ATI RN
Adult Medical Surgical ATI
1. Which action should the nurse take to reduce the risk of ventilator-associated pneumonia in a client with an endotracheal tube receiving mechanical ventilation?
- A. Position the head of the client's bed flat
- B. Turn the client every 4 hours
- C. Brush the client's teeth with a suction toothbrush every 12 hours
- D. Provide humidity by maintaining moisture within the ventilator tubing
Correct answer: Brush the client's teeth with a suction toothbrush every 12 hours
Rationale: Ventilator-associated pneumonia (VAP) is a common complication in clients receiving mechanical ventilation. Oral hygiene is crucial in reducing the risk of VAP. Brushing the client's teeth with a suction toothbrush every 12 hours helps prevent bacterial colonization in the oral cavity, which can be aspirated into the lungs. Positioning the head of the bed flat can increase the risk of aspiration. Turning the client every 4 hours is important for preventing pressure ulcers but not directly related to reducing VAP. Providing humidity in the ventilator tubing helps maintain airway moisture but does not directly address the risk of VAP.
2. While caring for a client who was injured in a motor-vehicle crash and reports dyspnea and severe pain, a nurse in the emergency department notes that the client's chest moves inward during inspiration and bulges out during expiration. The nurse should identify this finding as which of the following?
- A. Atelectasis
- B. Flail chest
- C. Hemothorax
- D. Pneumothorax
Correct answer: Flail chest
Rationale: Flail chest is characterized by paradoxical chest movement, where the chest moves inward during inspiration and bulges out during expiration. This occurs due to multiple rib fractures causing a segment of the chest wall to move independently from the rest of the thorax. Atelectasis refers to collapsed lung tissue, hemothorax is blood in the pleural space, and pneumothorax is air in the pleural space. In this scenario, the client's presentation aligns with the characteristic findings of flail chest.

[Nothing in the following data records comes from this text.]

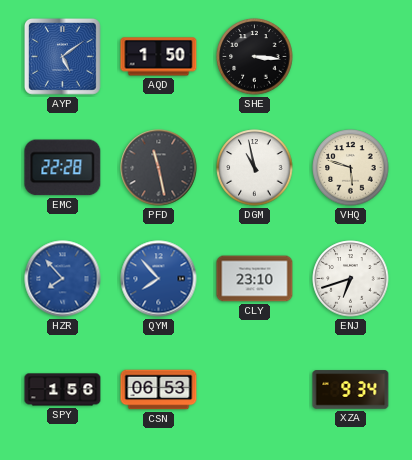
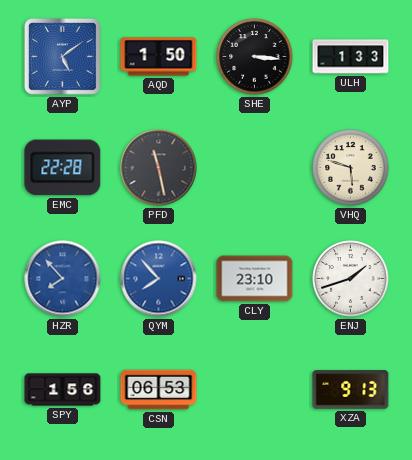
ULH: none -> 1:33
DGM: 10:58 -> none
ENJ: 6:42 -> 1:42
XZA: 9:34 -> 9:13
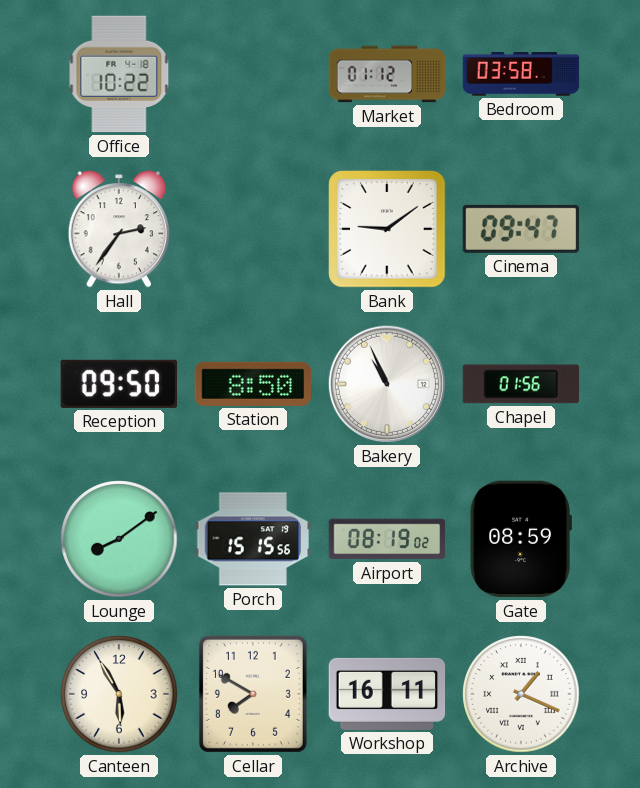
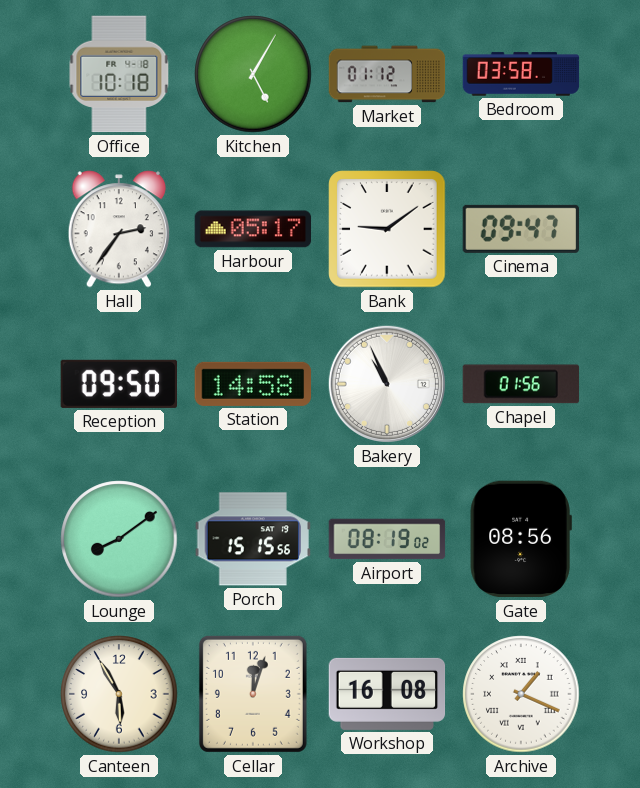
Office: 10:22 -> 10:18
Kitchen: none -> 5:05
Harbour: none -> 05:17
Station: 8:50 -> 14:58
Gate: 08:59 -> 08:56
Cellar: 7:50 -> 12:03
Workshop: 16:11 -> 16:08
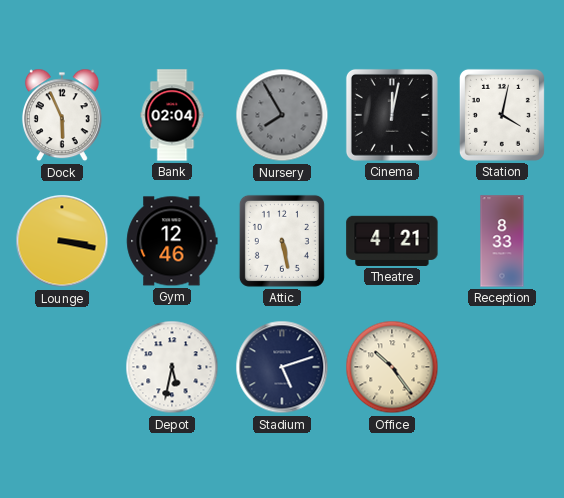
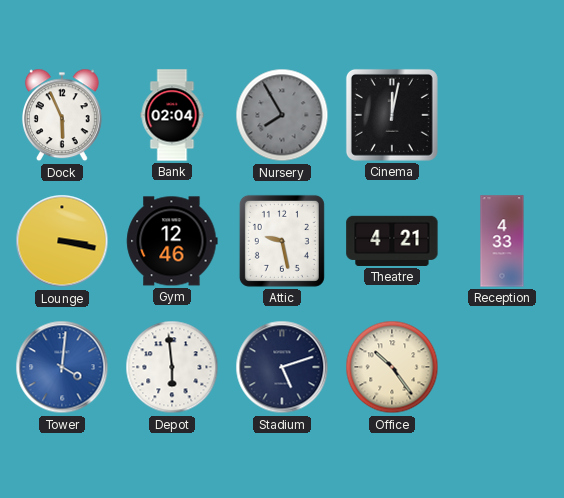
Station: 4:02 -> none
Attic: 5:28 -> 9:28
Reception: 8:33 -> 4:33
Tower: none -> 4:01
Depot: 5:32 -> 5:59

3. A healthcare provider is assessing a client immediately after the removal of the endotracheal tube. Which of the following findings should the provider report to the healthcare provider?
- A. Stridor
- B. Copious oral secretions
- C. Hoarseness
- D. Sore throat
Correct answer: Stridor
Rationale: Stridor is a high-pitched, harsh respiratory sound that can indicate airway obstruction. It is a serious finding that requires immediate attention as it may lead to respiratory compromise. Copious oral secretions, hoarseness, and sore throat are common but expected findings after endotracheal tube removal and do not typically require urgent intervention.
4. A client is receiving oxygen therapy via nasal cannula. Which finding indicates that the therapy is effective?

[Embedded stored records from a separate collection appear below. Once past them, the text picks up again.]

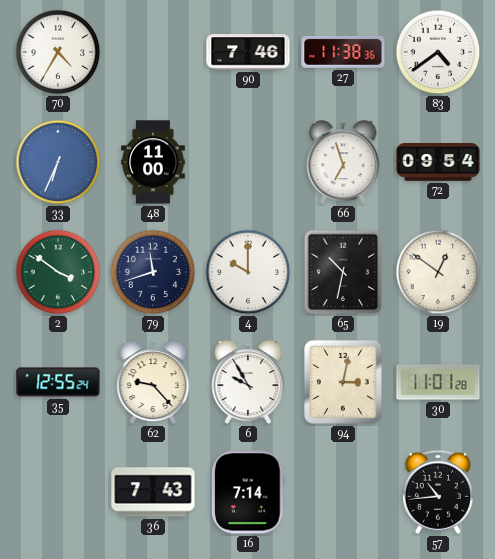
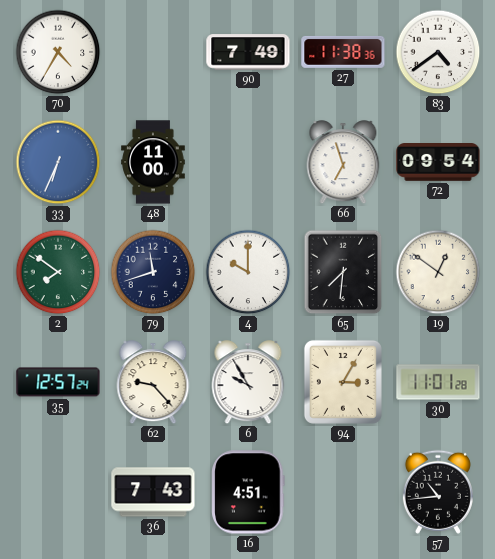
90: 7:46 -> 7:49
2: 3:51 -> 7:51
65: 10:32 -> 7:31
35: 12:55 -> 12:57
94: 3:02 -> 3:05
16: 7:14 -> 4:51
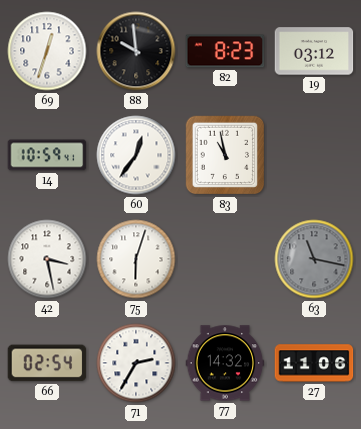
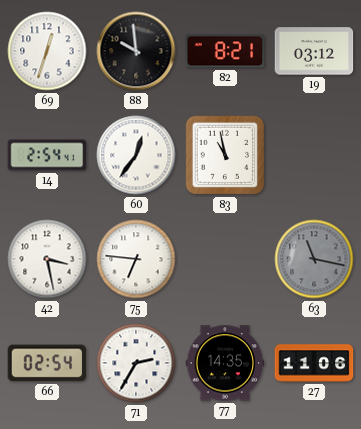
82: 8:23 -> 8:21
14: 10:59 -> 2:54
75: 6:03 -> 6:46
77: 14:32 -> 14:35
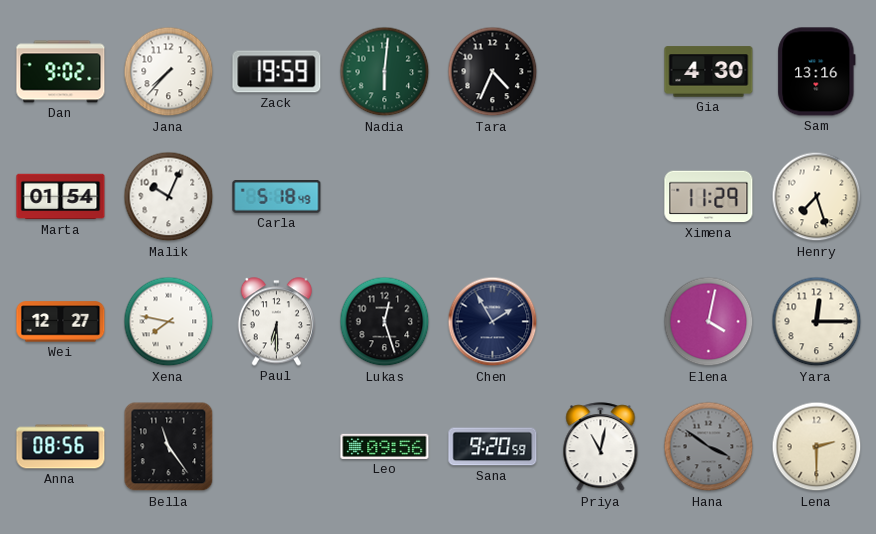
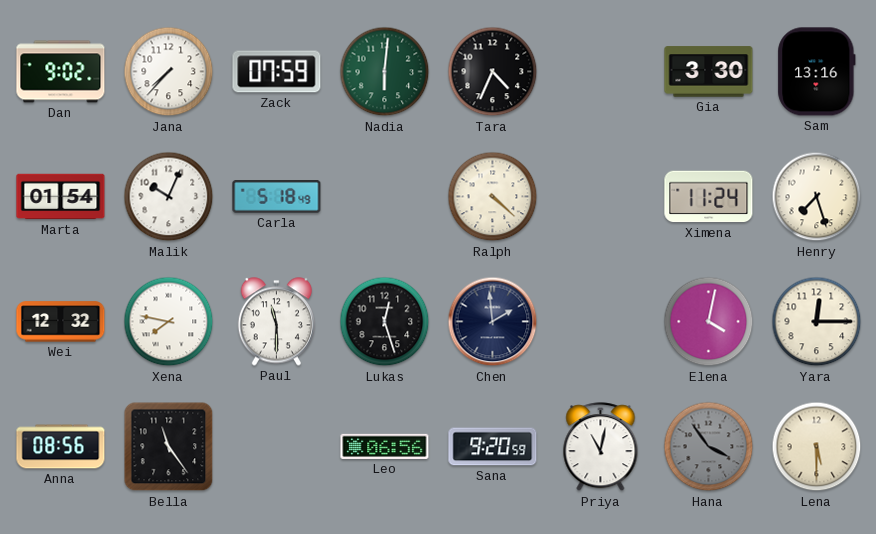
Zack: 19:59 -> 07:59
Gia: 4:30 -> 3:30
Ralph: none -> 4:22
Ximena: 11:29 -> 11:24
Wei: 12:27 -> 12:32
Paul: 6:30 -> 11:30
Chen: 1:55 -> 1:59
Leo: 09:56 -> 06:56
Hana: 3:51 -> 3:54
Lena: 2:30 -> 5:30
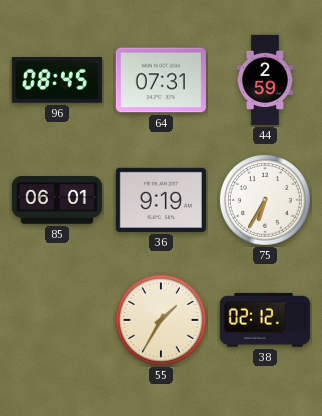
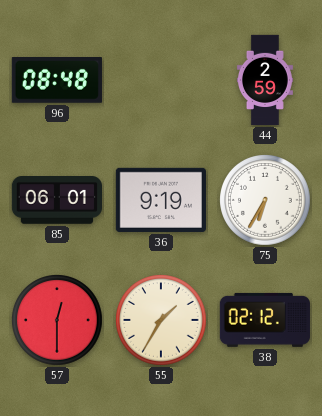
96: 08:45 -> 08:48
64: 07:31 -> none
57: none -> 12:30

- A. The client is able to ambulate in the hall without dyspnea.
- B. The client has a respiratory rate of 24 breaths per minute.
- C. The client's oxygen saturation is 92%.
- D. The client has a productive cough.
Correct answer: A
Rationale: The correct answer is A. Effective oxygen therapy should improve the client's ability to perform activities without dyspnea. This indicates that the oxygen therapy is adequately supporting the client's respiratory needs. An oxygen saturation of 92% may suggest the need for a higher flow rate to improve oxygenation. A respiratory rate of 24 breaths per minute is elevated, indicating potential respiratory distress. A productive cough does not necessarily indicate effective oxygen therapy, as it is a symptom of respiratory irritation or infection, not oxygenation status.
5. While dining at a restaurant, a person begins to choke. Which of the following actions should the nurse take?
- A. Instruct the person to call 911.
- B. Ask the person if he/she can speak.
- C. Use the jaw-thrust maneuver.
- D. Perform abdominal thrusts.
Correct answer: Ask the person if he/she can speak.
Rationale: When encountering a choking individual, the nurse should first assess the person's ability to speak. If the person can speak, it indicates that their airway is partially obstructed, allowing some air to pass. In this case, encouraging the person to continue coughing and monitoring them closely may be appropriate. If the person cannot speak, it may suggest a complete airway obstruction and immediate intervention is required. Instructing the person to call 911 (Choice A) may be necessary if the situation worsens. Using the jaw-thrust maneuver (Choice C) is not appropriate for a choking victim. Performing abdominal thrusts (Choice D) is typically recommended for conscious choking victims, not chest compressions.